American painters like George Ault fought to make sense—and beauty—of a world at war.
The world had exploded into chaos. A nation already staggering from the Great Depression was plunged into World War II, touching everyone, whether at home or abroad. An exhibition now (August 2011) at the Smithsonian American Art Museum, “To Make a World: George Ault and 1940s America,” surveys the responses to wartime of a troubled artist and several of his contemporaries. George Ault made a name for himself in the 1920s and ’30s painting precise, architectural canvases of New York City. Then his personal world fell to pieces: His father lost all his money in the stock market crash and died of cancer; his mother died in a mental institution; his three brothers committed suicide. Ault retreated into alcohol and the rural seclusion of an artists’ colony in Woodstock, N.Y. But the darkness of war found him there. He would read the headlines of the New York Times, hands trembling. “I have a complete sense of unreality, especially after reading in the newspapers what is going on,” he said. “It’s an unbelievable world.” And so he set out to construct his own, a still center of peace and calm, in the only way he could, recalled his wife, Louise, “on his canvas, bringing order out of chaos.”
Field of Dreams
For some, the battlefields were in faraway lands; for some they were in backyards or behind shuttered windows. Ault’s misanthropy and erratic behavior alienated friends in the art world. Today people might say he suffered from obsessive-compulsive disorder—he could not paint unless the whole house was perfectly clean and neat, including his library.

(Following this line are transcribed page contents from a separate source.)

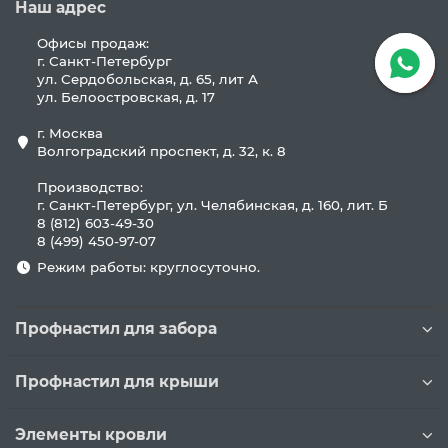
Наш адрес
Офисы продаж:
г. Санкт-Петербург
ул. Сердобольская, д. 65, лит А
ул. Белоостровская, д. 17
г. Москва
Волгоградский проспект, д. 32, к. 8
Производство:
г. Санкт-Петербург, ул. Челябинская, д. 160, лит. Б
8 (812) 603-49-30
8 (499) 450-97-07
Режим работы: круглосуточно.
Профнастил для забора
Профнастил для крыши
Элементы кровли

He catalogued his books and even schooled Louise in the proper way to turn a page. As Ault became increasingly hermetic, sales of his paintings slipped. Louise supported the household by working for a newspaper, but even she fled to family for a while, exhausted by marital battles and the struggle to survive. In stony solitude, Ault escaped a clamorous world of wars, foreign and domestic, in his empty, preternaturally orderly buildings and landscapes.
Heart of Darkness
In a world of blackouts and bombing raids, night evoked Ault’s most numinous paintings. The series of the crossroads after dark follow the tension of telephone lines to the promise of the streetlight’s star. “Ault’s isolation gave him a chance to speak broadly—to address the sorrow and moody loneliness others felt then too,” says the Smithsonian show’s curator, Alexander Nemerov. Peacetime brought no peace to Ault himself, and the darkness claimed him. Presumably on his way home from another late-night bender, he drowned in a flooded stream at age 57 in what was ruled an accident. His wife spent the postwar decades reestablishing his artistic reputation in the world he had shunned and saw her efforts rewarded: In 1973 the New York Times lauded his “poetry of darkness.” It was telegraphed from the heart.